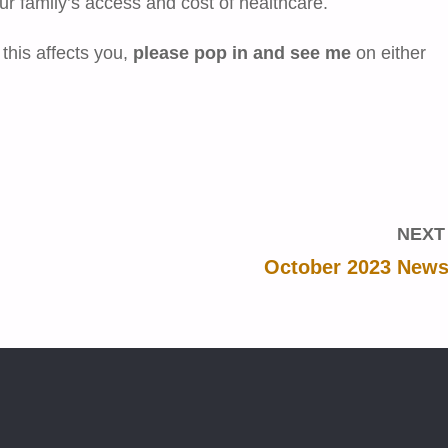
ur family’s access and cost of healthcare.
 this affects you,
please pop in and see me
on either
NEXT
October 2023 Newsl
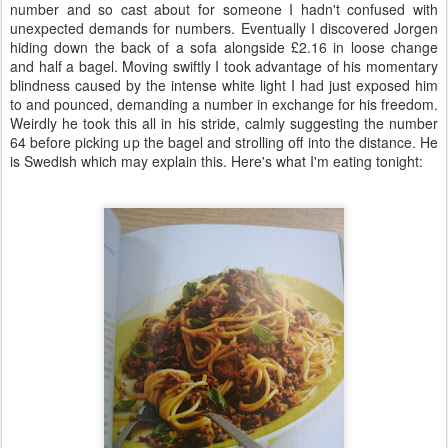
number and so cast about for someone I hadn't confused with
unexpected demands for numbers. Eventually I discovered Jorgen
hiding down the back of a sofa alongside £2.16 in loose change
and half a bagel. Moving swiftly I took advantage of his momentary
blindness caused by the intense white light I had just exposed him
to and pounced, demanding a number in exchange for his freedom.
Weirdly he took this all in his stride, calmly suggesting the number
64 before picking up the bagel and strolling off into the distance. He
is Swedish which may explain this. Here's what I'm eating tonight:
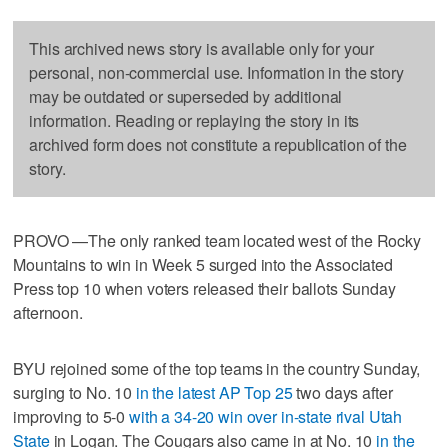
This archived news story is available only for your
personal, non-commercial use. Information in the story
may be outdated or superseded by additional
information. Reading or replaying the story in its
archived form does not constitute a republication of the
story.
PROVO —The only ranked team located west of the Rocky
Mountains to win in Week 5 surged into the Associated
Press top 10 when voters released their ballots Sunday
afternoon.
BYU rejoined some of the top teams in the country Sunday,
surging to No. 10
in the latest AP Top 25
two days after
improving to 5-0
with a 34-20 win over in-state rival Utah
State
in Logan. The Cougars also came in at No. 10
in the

──────────────────────────────

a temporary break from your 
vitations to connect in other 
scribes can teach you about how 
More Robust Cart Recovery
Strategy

──────────────────────────────

AIM OF THE EXERCISE:
Copy everything above from the line holding "Weirdly he took" down to the line holding "This archived news", both ends included, exactly as it stands and without the pictures.

ANSWER:
Weirdly he took this all in his stride, calmly suggesting the number
64 before picking up the bagel and strolling off into the distance. He
is Swedish which may explain this. Here's what I'm eating tonight:
This archived news story is available only for your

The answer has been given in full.